Weir vowed to make his presence known.
“Going back and performing for the fans in Spokane, I want to give them a treat,” he said. “I want to give them something beautiful and wonderful and great from Johnny Weir. I want to thank them for supporting me no matter what.”
More than the Lysacek-Weir rivalry has made the men’s competition more interesting.
“When people think of figure skating they think of Michelle Kwan … and pretty young girls doing beautiful spirals,” Bradley said. “The men’s part of the sport, I think, is definitely more athletic. We skate a lot faster, we jump a lot higher, we throw a lot more risk into our routines, and it’s just cool to watch.
“The guys, we’re going all out and trying things that maybe we shouldn’t be trying, but we’re going to try them anyway because we’re athletes. I think maybe that’s kind of caught the attention of the public.”
The drama among the Ladies is who is going to emerge and if that person has staying power. Erratic Alissa Czisny is the defending champion but was ninth in 2008 after finishing third behind Kimberly Meissner and Emily Hughes in Spokane.
Cohen’s presence changes that, although many are skeptical about her first competition since the last Olympics.
“I’m skeptical, I don’t know about anyone else,” Ashley Wagner, who was third as a Junior in 2007 and fourth in Seniors last year, said recently. “If she’s there, she’s there, if she’s not, she’s not. But I’m definitely not counting her out.”
“I think it would be really neat if (Cohen) came back,” Czisny said. “For me, it would difficult to come back after four years. I took a spring and summer off from competing … to take four years off is pretty impressive. It will certainly make it more exciting, more interesting.”
Belbin and Agosto had four straight Ice Dancing national titles and Olympic silver in ’06 but ceded their throne to Davis and White, who were third in 2007, by withdrawing last year because Agosto had a back injury.
“It’s very different going in not as underdogs,” Davis said. “We’ve always seen ourselves as underdogs. That’s not necessarily the case this year.”
It’s hard to imagine Belbin and Agosto as underdogs. Despite missing nationals, they were second in the last World Championships and won Skate America and Cup of China this season.
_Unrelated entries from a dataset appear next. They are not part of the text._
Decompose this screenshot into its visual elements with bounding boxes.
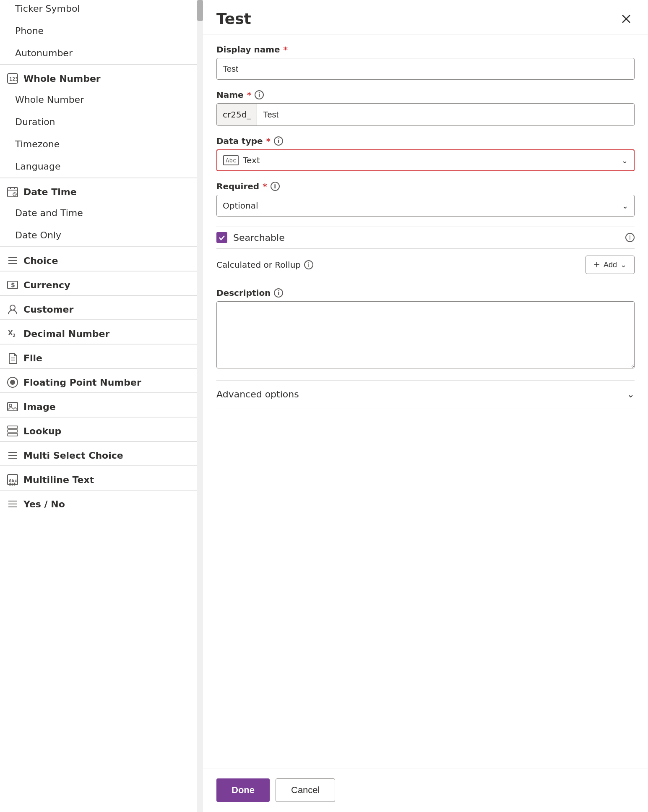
data-type-chevron: ⌄ xyxy=(622,156,628,165)
form-body: Display name * Name * i cr25d_ Data type… xyxy=(203,34,648,768)
required-star-data-type: * xyxy=(266,136,271,146)
required-star-name: * xyxy=(247,90,251,100)
done-button[interactable]: Done xyxy=(216,778,270,802)
scroll-thumb[interactable] xyxy=(197,0,203,21)
category-multiline-text[interactable]: Abc def Multiline Text xyxy=(0,466,197,490)
required-label: Required * i xyxy=(216,181,635,191)
required-star-required: * xyxy=(263,181,267,191)
searchable-label: Searchable xyxy=(233,232,619,243)
required-star-display-name: * xyxy=(284,44,288,55)
category-multi-select[interactable]: Multi Select Choice xyxy=(0,441,197,465)
category-yes-no[interactable]: Yes / No xyxy=(0,490,197,514)
required-select[interactable]: Optional ⌄ xyxy=(216,195,635,217)
form-footer: Done Cancel xyxy=(203,768,648,812)
category-whole-number[interactable]: 123 Whole Number xyxy=(0,65,197,89)
category-choice-label: Choice xyxy=(23,256,58,266)
name-input-wrapper: cr25d_ xyxy=(216,103,635,126)
add-button[interactable]: Add ⌄ xyxy=(586,256,635,274)
required-field: Required * i Optional ⌄ xyxy=(216,181,635,217)
description-info-icon[interactable]: i xyxy=(274,288,283,298)
cancel-button[interactable]: Cancel xyxy=(276,778,335,802)
list-item-duration[interactable]: Duration xyxy=(0,111,197,133)
svg-text:$: $ xyxy=(11,282,15,288)
category-floating-point-label: Floating Point Number xyxy=(23,377,141,388)
data-type-label: Data type * i xyxy=(216,136,635,146)
decimal-icon: X 2 xyxy=(7,328,18,339)
display-name-label: Display name * xyxy=(216,44,635,55)
file-icon xyxy=(7,352,18,364)
data-type-info-icon[interactable]: i xyxy=(274,136,283,146)
advanced-options-label: Advanced options xyxy=(216,389,299,399)
calculated-info-icon[interactable]: i xyxy=(304,260,313,269)
category-choice[interactable]: Choice xyxy=(0,247,197,271)
data-type-select[interactable]: Abc Text ⌄ xyxy=(216,149,635,171)
currency-icon: $ xyxy=(7,279,18,291)
category-lookup[interactable]: Lookup xyxy=(0,417,197,441)
category-date-time[interactable]: Date Time xyxy=(0,178,197,202)
name-label: Name * i xyxy=(216,90,635,100)
category-multiline-text-label: Multiline Text xyxy=(23,475,94,485)
description-textarea[interactable] xyxy=(216,301,635,368)
required-info-icon[interactable]: i xyxy=(271,182,280,191)
category-multi-select-label: Multi Select Choice xyxy=(23,450,123,461)
searchable-row: Searchable i xyxy=(216,227,635,248)
vertical-scrollbar[interactable] xyxy=(197,0,203,812)
whole-number-icon: 123 xyxy=(7,73,18,84)
calculated-label: Calculated or Rollup i xyxy=(216,260,313,270)
required-chevron: ⌄ xyxy=(622,201,628,210)
list-item-date-and-time[interactable]: Date and Time xyxy=(0,202,197,224)
description-field: Description i xyxy=(216,288,635,370)
yes-no-icon xyxy=(7,498,18,510)
category-decimal[interactable]: X 2 Decimal Number xyxy=(0,320,197,344)
list-item-timezone[interactable]: Timezone xyxy=(0,133,197,155)
category-file[interactable]: File xyxy=(0,344,197,368)
category-currency-label: Currency xyxy=(23,280,70,290)
searchable-info-icon[interactable]: i xyxy=(625,233,635,242)
display-name-field: Display name * xyxy=(216,44,635,80)
display-name-input[interactable] xyxy=(216,58,635,80)
list-item-language[interactable]: Language xyxy=(0,155,197,178)
close-button[interactable] xyxy=(618,10,635,27)
lookup-icon xyxy=(7,425,18,437)
category-currency[interactable]: $ Currency xyxy=(0,271,197,295)
required-select-wrapper: Optional ⌄ xyxy=(216,195,635,217)
list-item-autonumber[interactable]: Autonumber xyxy=(0,42,197,64)
required-value: Optional xyxy=(223,201,258,211)
text-type-icon: Abc xyxy=(223,155,239,165)
category-customer[interactable]: Customer xyxy=(0,295,197,319)
name-field: Name * i cr25d_ xyxy=(216,90,635,126)
data-type-value: Text xyxy=(243,155,260,165)
category-whole-number-label: Whole Number xyxy=(23,73,101,84)
list-item-date-only[interactable]: Date Only xyxy=(0,224,197,246)
form-title: Test xyxy=(216,10,251,27)
category-date-time-label: Date Time xyxy=(23,187,77,197)
description-label: Description i xyxy=(216,288,635,298)
svg-rect-25 xyxy=(8,433,18,436)
list-item-whole-number[interactable]: Whole Number xyxy=(0,89,197,111)
svg-point-20 xyxy=(10,380,15,385)
right-panel: Test Display name * Name * i cr xyxy=(203,0,648,812)
left-panel: Ticker Symbol Phone Autonumber 123 Whole… xyxy=(0,0,197,812)
calculated-row: Calculated or Rollup i Add ⌄ xyxy=(216,248,635,281)
category-yes-no-label: Yes / No xyxy=(23,499,65,509)
advanced-chevron: ⌄ xyxy=(627,389,635,399)
category-lookup-label: Lookup xyxy=(23,426,61,436)
list-item-phone[interactable]: Phone xyxy=(0,20,197,42)
searchable-checkbox[interactable] xyxy=(216,232,227,243)
data-type-select-wrapper: Abc Text ⌄ xyxy=(216,149,635,171)
category-image[interactable]: Image xyxy=(0,393,197,417)
add-label: Add xyxy=(604,261,617,269)
svg-text:2: 2 xyxy=(13,333,16,338)
category-floating-point[interactable]: Floating Point Number xyxy=(0,368,197,392)
multi-select-icon xyxy=(7,449,18,461)
category-customer-label: Customer xyxy=(23,304,73,315)
name-input[interactable] xyxy=(257,104,634,125)
svg-rect-21 xyxy=(8,402,18,411)
category-image-label: Image xyxy=(23,402,56,412)
category-file-label: File xyxy=(23,353,42,363)
multiline-text-icon: Abc def xyxy=(7,474,18,486)
advanced-options-row[interactable]: Advanced options ⌄ xyxy=(216,380,635,408)
list-item-ticker-symbol[interactable]: Ticker Symbol xyxy=(0,0,197,20)
svg-text:123: 123 xyxy=(9,76,18,82)
name-info-icon[interactable]: i xyxy=(255,90,264,99)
Davis and White became the first American couple to win the Grand Prix Final (in December).
“I think it’s great, we can feel like the underdogs and fight for the top spot,” Belbin said. “We’re very proud of them … and very anxious to go up against them. That’s what we need to go into the Olympic Games.”
In recent years the same names have been on the podium for Pairs, though the order has been fluid.
Brooke Castile and Benjamin Okolski were the Spokane champions in 2007 when McLaughlin and Rockne were Junior champs.
In the two seasons since McLaughlin and Brubaker have ruled the Seniors, Castile and Okolski were third and fifth.
Amanda Evora and Mark Ladwig were fourth in Spokane and again last year. Caydee Dennney and Jeremy Barrett became a factor last year, their first together, finishing second.
And then there are Rene Inoue and John Baldwin, who have been in the top three the past seven years with titles in 2004 and 2006, when they were fourth at the World Championships and seventh in the Olympics.
Though favored to make the Olympic team, McLaughlin and Brubaker have tried to remain focused on the task at hand.
“Training is training,” McLaughlin said. “You have to train the same way for every competition. We’re trying to take it one step at a time. We know if we prepare ourselves right mentally and physically we’re going to be OK.”